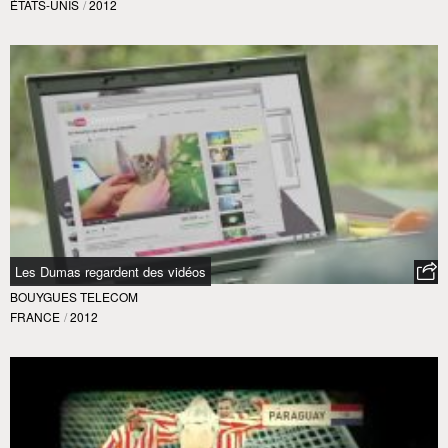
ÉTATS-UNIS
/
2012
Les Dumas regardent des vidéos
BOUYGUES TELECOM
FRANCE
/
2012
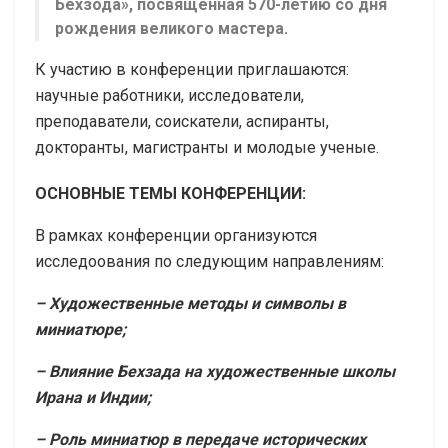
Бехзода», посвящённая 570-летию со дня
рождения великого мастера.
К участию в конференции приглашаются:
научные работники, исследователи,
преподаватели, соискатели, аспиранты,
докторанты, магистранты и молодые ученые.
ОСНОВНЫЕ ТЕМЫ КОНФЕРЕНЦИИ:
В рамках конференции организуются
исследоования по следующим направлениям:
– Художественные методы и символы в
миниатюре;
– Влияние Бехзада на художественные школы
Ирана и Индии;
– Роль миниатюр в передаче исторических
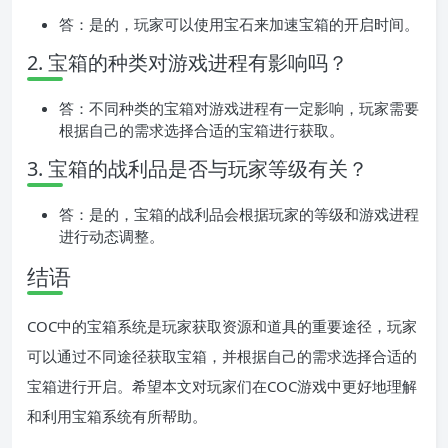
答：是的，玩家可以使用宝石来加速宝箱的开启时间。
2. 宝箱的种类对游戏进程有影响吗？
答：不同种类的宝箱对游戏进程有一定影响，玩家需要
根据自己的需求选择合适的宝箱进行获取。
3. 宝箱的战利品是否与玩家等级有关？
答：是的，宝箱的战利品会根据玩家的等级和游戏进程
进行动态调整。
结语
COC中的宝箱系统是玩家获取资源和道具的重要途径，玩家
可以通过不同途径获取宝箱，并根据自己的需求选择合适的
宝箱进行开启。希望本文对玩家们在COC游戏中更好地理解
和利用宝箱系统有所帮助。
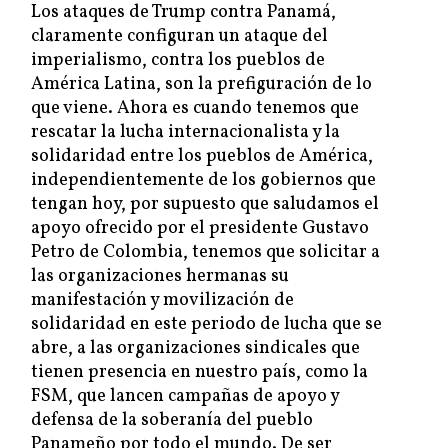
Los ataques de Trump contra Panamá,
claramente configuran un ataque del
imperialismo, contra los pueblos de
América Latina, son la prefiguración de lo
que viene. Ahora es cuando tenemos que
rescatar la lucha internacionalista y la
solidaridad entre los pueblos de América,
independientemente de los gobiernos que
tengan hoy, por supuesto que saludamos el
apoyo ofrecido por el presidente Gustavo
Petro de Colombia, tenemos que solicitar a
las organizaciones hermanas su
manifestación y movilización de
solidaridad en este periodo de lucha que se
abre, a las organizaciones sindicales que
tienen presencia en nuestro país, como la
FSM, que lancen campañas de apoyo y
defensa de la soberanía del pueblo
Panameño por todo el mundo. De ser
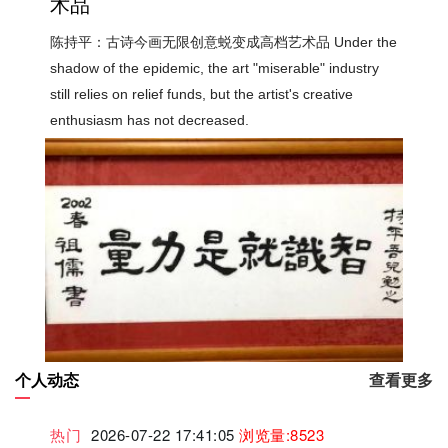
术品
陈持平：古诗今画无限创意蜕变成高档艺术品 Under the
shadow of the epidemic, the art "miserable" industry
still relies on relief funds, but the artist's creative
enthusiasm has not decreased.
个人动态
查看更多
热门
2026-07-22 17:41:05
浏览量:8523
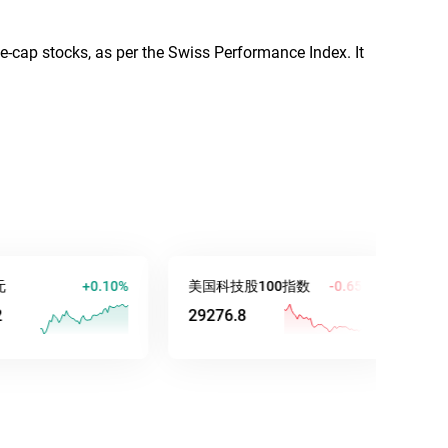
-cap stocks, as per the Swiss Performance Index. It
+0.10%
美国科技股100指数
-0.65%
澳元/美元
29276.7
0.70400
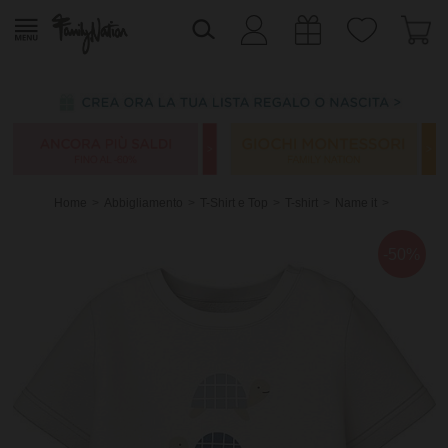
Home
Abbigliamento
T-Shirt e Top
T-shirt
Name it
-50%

_ _ _ _ _

What is being asked: Go through the data above and find the lines with the word "América". Copy each of those lines.

Result:
América Latina, son la prefiguración de lo
solidaridad entre los pueblos de América,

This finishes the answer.